In a sharp and thought-provoking essay for Nonsite, Adolph Reed rails against a host of critically acclaimed films including Oscar-nominated Beasts of the Southern Wild and Django Unchained, which won the prize for Best Original Screenplay on Sunday.
Reed compares Django to The Help: both films ignore the capitalist underpinnings of racial injustice and, in doing so, trivialize it. In The Help, Jim Crow is reduced to “small-minded bigotry and lack of sensitivity;” in Django, the injustice of slavery is characterized as sadistic brutality, while its basis as a labor relation is all but ignored:
Apart from serving a formal dinner in a plantation house ...Tarantino’s slaves do no actual work at all; they’re present only to be brutalized. In fact, the cavalier sadism with which owners and traders treat them belies the fact that slaves were, first and foremost, capital investments.
The two films received very different critical receptions: liberals lamented the subservience in The Help but admired the revenge fantasy narrative of Django. Reed argues this celebration stems from a baggy politics of recognition: the recurrence of the word “inspiration” in positive reviews that focused on the film’s black heroism narrative is based on a belief that justice is an individual's to seize. Django Unchained's plot is simply neoliberalism's ideals, dramatized:
Particularly as those messages strive for “universality” as well as inspiration, their least common denominator tends toward the generic story of individual triumph over adversity. But the imagery of the individual overcoming odds to achieve fame, success, or recognition also maps onto the fantasy of limitless upward mobility for enterprising and persistent individuals who persevere and remain true to their dreams. As such, it is neoliberalism’s version of an ideal of social justice, legitimizing both success and failure as products of individual character. When combined with a multiculturalist rhetoric of “difference” that reifies as autonomous cultures—in effect racializes—what are actually contingent modes of life reproduced by structural inequalities, this fantasy crowds inequality as a metric of injustice out of the picture entirely. This accounts for the popularity of reactionary dreck like Beasts of the Southern Wild among people who should know better. The denizens of the Bathtub actively, even militantly, choose their poverty and cherish it and should be respected and appreciated for doing so. But no one ever supposed that Leni Riefenstahl was on the left.
Reed laments the state of film critcism as symptomatic of a wider problem:
Being a progressive is now more a matter of how one thinks about oneself than what one stands for or does in the world. The best that can be said for that perspective is that it registers acquiescence in defeat. It amounts to an effort to salvage an idea of a left by reformulating it as a sensibility within neoliberalism rather than a challenge to it.

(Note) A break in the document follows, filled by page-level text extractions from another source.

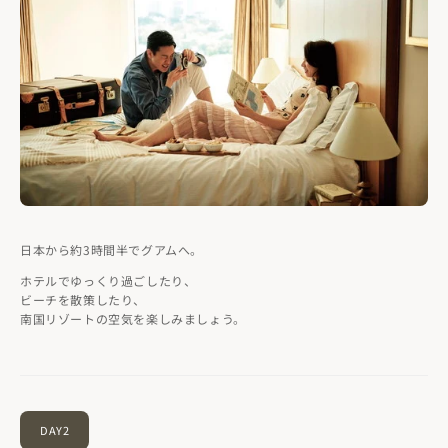
日本から約3時間半でグアムへ。
ホテルでゆっくり過ごしたり、
ビーチを散策したり、
南国リゾートの空気を楽しみましょう。
DAY2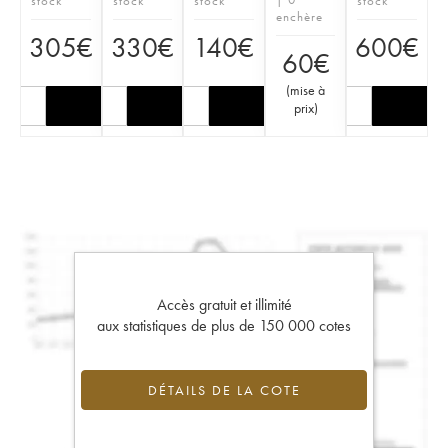
stock
stock
stock
stock
enchère
305
€
330
€
140
€
600
€
60
€
(
mise à
prix
)
Accès gratuit et illimité
aux statistiques de plus de 150 000 cotes
DÉTAILS DE LA COTE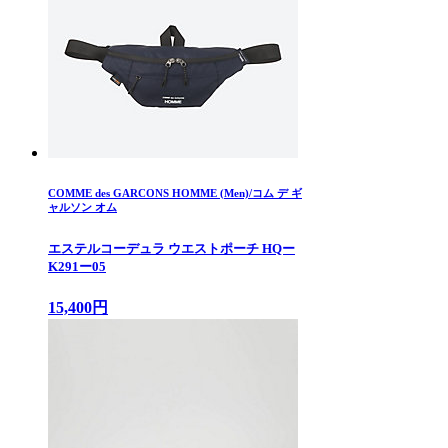
COMME des GARCONS HOMME (Men)/コム デ ギ
ャルソン オム
エステルコーデュラ ウエストポーチ HQー
K291ー05
15,400円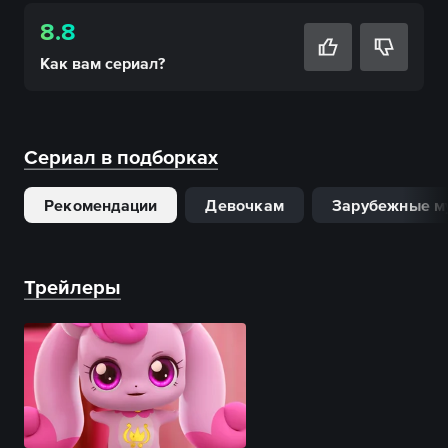
8.8
Как вам
сериал
?
Сериал в подборках
Рекомендации
Девочкам
Зарубежные м
Трейлеры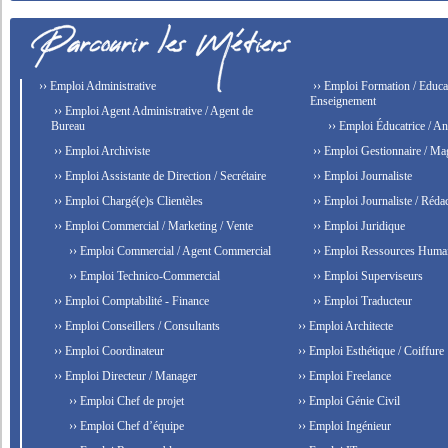
›› Emploi Administrative
›› Emploi Formation / Educat
Enseignement
›› Emploi Agent Administrative / Agent de
Bureau
›› Emploi Éducatrice / An
›› Emploi Archiviste
›› Emploi Gestionnaire / Ma
›› Emploi Assistante de Direction / Secrétaire
›› Emploi Journaliste
›› Emploi Chargé(e)s Clientèles
›› Emploi Journaliste / Rédac
›› Emploi Commercial / Marketing / Vente
›› Emploi Juridique
›› Emploi Commercial / Agent Commercial
›› Emploi Ressources Huma
›› Emploi Technico-Commercial
›› Emploi Superviseurs
›› Emploi Comptabilité - Finance
›› Emploi Traducteur
›› Emploi Conseillers / Consultants
›› Emploi Architecte
›› Emploi Coordinateur
›› Emploi Esthétique / Coiffure
›› Emploi Directeur / Manager
›› Emploi Freelance
›› Emploi Chef de projet
›› Emploi Génie Civil
›› Emploi Chef d’équipe
›› Emploi Ingénieur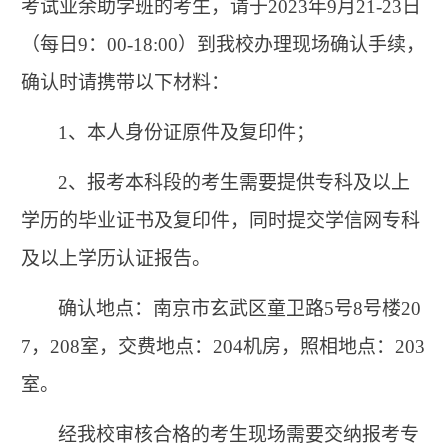
考试业余助学班的考生，请于2023年9月21-23日
（每日9：00-18:00）到我校办理现场确认手续，
确认时请携带以下材料：
1、本人身份证原件及复印件；
2、报考本科段的考生需要提供专科及以上
学历的毕业证书及复印件，同时提交学信网专科
及以上学历认证报告。
确认地点：南京市玄武区童卫路5号8号楼20
7，208室，交费地点：204机房，照相地点：203
室。
经我校审核合格的考生现场需要交纳报考专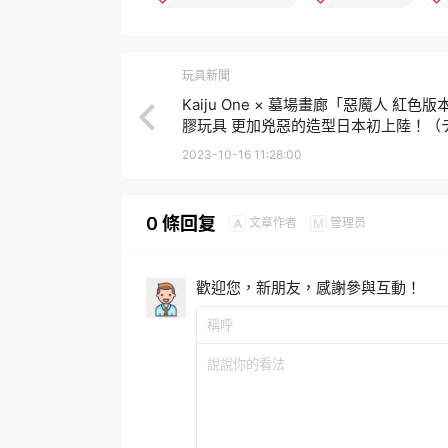
玩具新聞
Kaiju One × 墓場畫廊「惡魔人 紅色
膠玩具 更加兇惡的造型日本初上陸！（
マン (レッド) ）
2023-10-16 11:28:00
0 條回复
文章作者
管理员
A
M
歡迎您，新朋友，感謝參與互動！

If politics is how one thinks of oneself, then it is logical that individual acts of defiance will trump real politics. When critics find more to love in Django’s murder of a few whites than the political abolition of slavery (as is the case with some reviewers who compared Django Unchained with Lincoln), Reed argues, they “reproduce the elevation of private, voluntarist action as a politics—somehow more truly true or authentic, or at least more appealing emotionally—over the machinations of government and institutional actors.”
For Reed, the representation of black heroism in cinema no longer needs to be a priority. An insightful personal anecdote illuminates how race in film has changed over the last two decades:
When we watched the 1982 Star Trek II: The Wrath of Khan, my then twelve year-old son remarked that he’d want to leave the theater if the black starship captain (played by Paul Winfield) killed himself to save Captain Kirk, which of course happened moments later. (As Minister Livingston continued, “Heck, I liked the Black guy even living to see the end of a movie.”) But, understandable as that impulse is, it is problematic as a basis for making claims about films’ social significance at this point in American history. Black characters or characters played by black actors now routinely survive to the end of films in which most characters die, and black actors commonly enough play leading roles.
In the final half of the essay, Reed warns against the problematic instinct to draw comparisons between the past and the present:
Persistence of familiar narratives of hierarchy can evoke the earlier associations, but that evocation can be misleading and counterproductive for making sense of social relations in both past and present. In particular the “just like slavery” or “just like Jim Crow” proclamations that are intended as powerful criticism of current injustices are more likely to undermine understanding of injustice in the past as well as the present than to enable new insight.
Paying too much attention to the past can obscure the specificity of contemporary social relations. Reed cites Barbara and Karen Fields’ book, Racecraft: The Soul of Inequality in American Life and argues, as the Fields sisters do, that today’s struggles for social justice must transcend the limits of race.